WORK TO BE COMPLETED => Please return only the lines from the one holding "Lietuvių kalba" through the one holding "Peržiūrėti darbą", exactly as they appear in the records below, both ends included.

RECORDS TO PROCESS =>
====================
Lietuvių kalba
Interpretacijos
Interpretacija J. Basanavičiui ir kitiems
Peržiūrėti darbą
====================
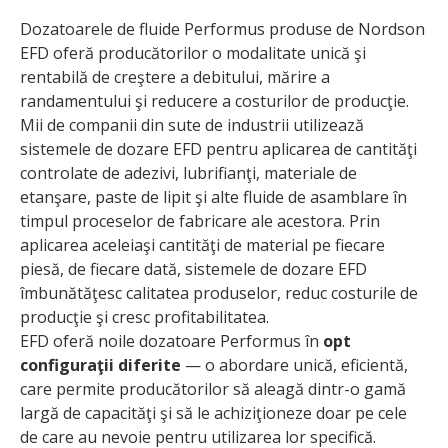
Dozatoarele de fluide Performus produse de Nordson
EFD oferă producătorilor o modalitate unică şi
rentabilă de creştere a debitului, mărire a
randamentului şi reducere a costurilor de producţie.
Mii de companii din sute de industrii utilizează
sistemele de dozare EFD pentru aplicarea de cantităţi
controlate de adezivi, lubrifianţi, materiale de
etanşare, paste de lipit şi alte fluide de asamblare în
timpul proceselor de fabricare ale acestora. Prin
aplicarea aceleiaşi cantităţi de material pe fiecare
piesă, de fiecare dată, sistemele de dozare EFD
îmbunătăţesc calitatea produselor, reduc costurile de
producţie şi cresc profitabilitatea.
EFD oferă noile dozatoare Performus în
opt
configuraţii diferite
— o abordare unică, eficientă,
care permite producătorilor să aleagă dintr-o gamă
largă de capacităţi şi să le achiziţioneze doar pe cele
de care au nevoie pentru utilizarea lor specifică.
====================
WRITTEN RESPONSE =>
Lietuvių kalba
Interpretacijos
Interpretacija J. Basanavičiui ir kitiems
Peržiūrėti darbą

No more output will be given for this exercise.